+++ Input material
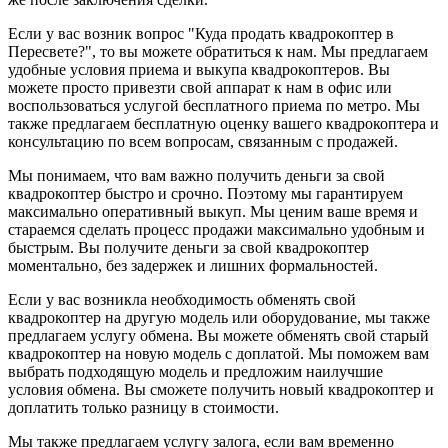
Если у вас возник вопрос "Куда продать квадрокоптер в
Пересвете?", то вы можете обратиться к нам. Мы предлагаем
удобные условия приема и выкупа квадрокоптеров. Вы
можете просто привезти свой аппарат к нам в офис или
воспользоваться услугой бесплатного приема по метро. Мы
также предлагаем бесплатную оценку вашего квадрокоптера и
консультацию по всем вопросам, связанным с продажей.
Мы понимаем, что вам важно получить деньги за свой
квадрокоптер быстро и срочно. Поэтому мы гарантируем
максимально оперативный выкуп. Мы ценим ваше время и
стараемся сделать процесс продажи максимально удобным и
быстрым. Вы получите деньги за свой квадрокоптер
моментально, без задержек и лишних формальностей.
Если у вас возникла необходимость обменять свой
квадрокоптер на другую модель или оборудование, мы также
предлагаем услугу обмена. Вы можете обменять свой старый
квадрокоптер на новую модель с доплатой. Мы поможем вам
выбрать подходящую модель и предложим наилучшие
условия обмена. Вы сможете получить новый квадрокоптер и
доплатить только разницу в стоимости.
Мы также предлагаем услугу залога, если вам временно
++++++
+++ Input material
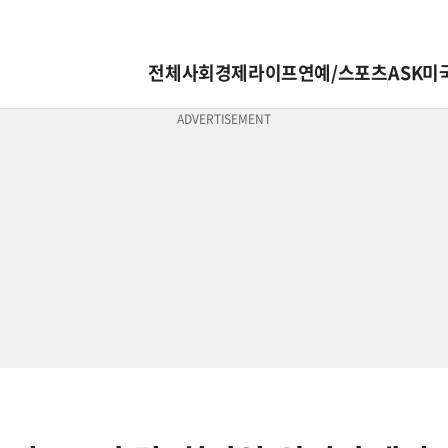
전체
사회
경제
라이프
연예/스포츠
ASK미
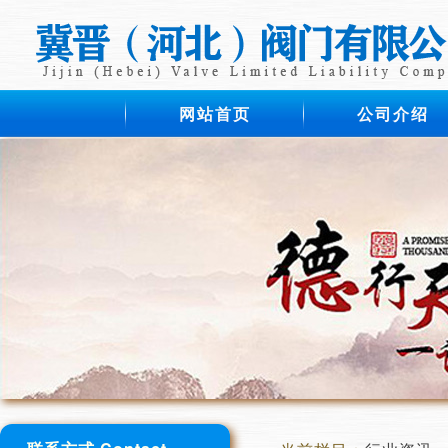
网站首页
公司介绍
++++++
+++ Input material
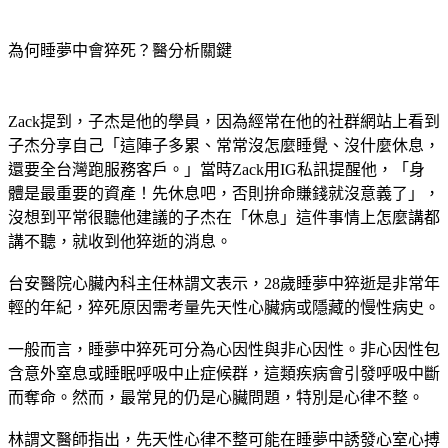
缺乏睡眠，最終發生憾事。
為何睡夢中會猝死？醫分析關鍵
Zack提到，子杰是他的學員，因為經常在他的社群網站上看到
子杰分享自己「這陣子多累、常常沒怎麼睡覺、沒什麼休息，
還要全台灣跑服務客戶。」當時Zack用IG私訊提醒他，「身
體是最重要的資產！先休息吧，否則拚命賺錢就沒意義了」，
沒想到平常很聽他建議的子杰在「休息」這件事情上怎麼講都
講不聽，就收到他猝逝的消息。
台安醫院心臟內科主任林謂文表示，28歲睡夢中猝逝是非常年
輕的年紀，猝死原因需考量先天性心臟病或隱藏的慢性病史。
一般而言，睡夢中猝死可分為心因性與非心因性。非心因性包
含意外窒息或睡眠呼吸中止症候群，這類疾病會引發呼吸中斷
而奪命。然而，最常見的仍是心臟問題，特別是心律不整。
++++++
**Brief**
Which lines above run from the one containing "Zack提到，子杰是他的學員，因為經常在他的社群網站上看到" to the one containing "而奪命。然而，最常見的仍是心臟問題，特別是心律不整。"? Give them again exactly, both ends included.

**Written answer**
Zack提到，子杰是他的學員，因為經常在他的社群網站上看到
子杰分享自己「這陣子多累、常常沒怎麼睡覺、沒什麼休息，
還要全台灣跑服務客戶。」當時Zack用IG私訊提醒他，「身
體是最重要的資產！先休息吧，否則拚命賺錢就沒意義了」，
沒想到平常很聽他建議的子杰在「休息」這件事情上怎麼講都
講不聽，就收到他猝逝的消息。
台安醫院心臟內科主任林謂文表示，28歲睡夢中猝逝是非常年
輕的年紀，猝死原因需考量先天性心臟病或隱藏的慢性病史。
一般而言，睡夢中猝死可分為心因性與非心因性。非心因性包
含意外窒息或睡眠呼吸中止症候群，這類疾病會引發呼吸中斷
而奪命。然而，最常見的仍是心臟問題，特別是心律不整。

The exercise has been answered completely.